-------- Records for processing

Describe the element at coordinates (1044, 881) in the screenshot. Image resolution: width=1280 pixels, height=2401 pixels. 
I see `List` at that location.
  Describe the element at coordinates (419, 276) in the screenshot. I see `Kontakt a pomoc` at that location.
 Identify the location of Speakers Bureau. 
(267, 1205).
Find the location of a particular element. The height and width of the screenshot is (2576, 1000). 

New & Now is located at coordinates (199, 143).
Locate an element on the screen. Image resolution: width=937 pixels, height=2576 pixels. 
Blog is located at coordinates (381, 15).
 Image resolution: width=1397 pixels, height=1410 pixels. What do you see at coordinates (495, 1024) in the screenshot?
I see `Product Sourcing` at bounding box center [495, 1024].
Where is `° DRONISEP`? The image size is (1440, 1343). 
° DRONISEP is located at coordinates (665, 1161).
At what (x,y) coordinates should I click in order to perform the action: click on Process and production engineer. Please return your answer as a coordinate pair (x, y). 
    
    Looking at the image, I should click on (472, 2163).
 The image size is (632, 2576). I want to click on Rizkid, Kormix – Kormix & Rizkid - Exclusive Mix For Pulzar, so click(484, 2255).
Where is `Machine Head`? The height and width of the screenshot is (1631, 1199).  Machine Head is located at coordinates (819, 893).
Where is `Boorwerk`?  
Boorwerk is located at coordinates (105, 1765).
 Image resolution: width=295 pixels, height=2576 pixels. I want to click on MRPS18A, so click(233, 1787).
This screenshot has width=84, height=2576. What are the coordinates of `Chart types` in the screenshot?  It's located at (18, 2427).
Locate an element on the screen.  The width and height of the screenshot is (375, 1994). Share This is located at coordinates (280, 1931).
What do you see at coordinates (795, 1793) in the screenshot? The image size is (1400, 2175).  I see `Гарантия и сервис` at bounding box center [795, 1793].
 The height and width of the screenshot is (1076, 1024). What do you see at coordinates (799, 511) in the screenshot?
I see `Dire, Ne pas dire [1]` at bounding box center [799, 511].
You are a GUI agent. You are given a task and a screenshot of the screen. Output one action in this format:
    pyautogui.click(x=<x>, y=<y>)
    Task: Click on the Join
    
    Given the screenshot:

----------------

▶ Task prompt
Copy down the material above exactly as it is.

▶ Result of the exercise
Describe the element at coordinates (1044, 881) in the screenshot. Image resolution: width=1280 pixels, height=2401 pixels. 
I see `List` at that location.
  Describe the element at coordinates (419, 276) in the screenshot. I see `Kontakt a pomoc` at that location.
 Identify the location of Speakers Bureau. 
(267, 1205).
Find the location of a particular element. The height and width of the screenshot is (2576, 1000). 

New & Now is located at coordinates (199, 143).
Locate an element on the screen. Image resolution: width=937 pixels, height=2576 pixels. 
Blog is located at coordinates (381, 15).
 Image resolution: width=1397 pixels, height=1410 pixels. What do you see at coordinates (495, 1024) in the screenshot?
I see `Product Sourcing` at bounding box center [495, 1024].
Where is `° DRONISEP`? The image size is (1440, 1343). 
° DRONISEP is located at coordinates (665, 1161).
At what (x,y) coordinates should I click in order to perform the action: click on Process and production engineer. Please return your answer as a coordinate pair (x, y). 
    
    Looking at the image, I should click on (472, 2163).
 The image size is (632, 2576). I want to click on Rizkid, Kormix – Kormix & Rizkid - Exclusive Mix For Pulzar, so click(484, 2255).
Where is `Machine Head`? The height and width of the screenshot is (1631, 1199).  Machine Head is located at coordinates (819, 893).
Where is `Boorwerk`?  
Boorwerk is located at coordinates (105, 1765).
 Image resolution: width=295 pixels, height=2576 pixels. I want to click on MRPS18A, so click(233, 1787).
This screenshot has width=84, height=2576. What are the coordinates of `Chart types` in the screenshot?  It's located at (18, 2427).
Locate an element on the screen.  The width and height of the screenshot is (375, 1994). Share This is located at coordinates (280, 1931).
What do you see at coordinates (795, 1793) in the screenshot? The image size is (1400, 2175).  I see `Гарантия и сервис` at bounding box center [795, 1793].
 The height and width of the screenshot is (1076, 1024). What do you see at coordinates (799, 511) in the screenshot?
I see `Dire, Ne pas dire [1]` at bounding box center [799, 511].
You are a GUI agent. You are given a task and a screenshot of the screen. Output one action in this format:
    pyautogui.click(x=<x>, y=<y>)
    Task: Click on the Join
    
    Given the screenshot:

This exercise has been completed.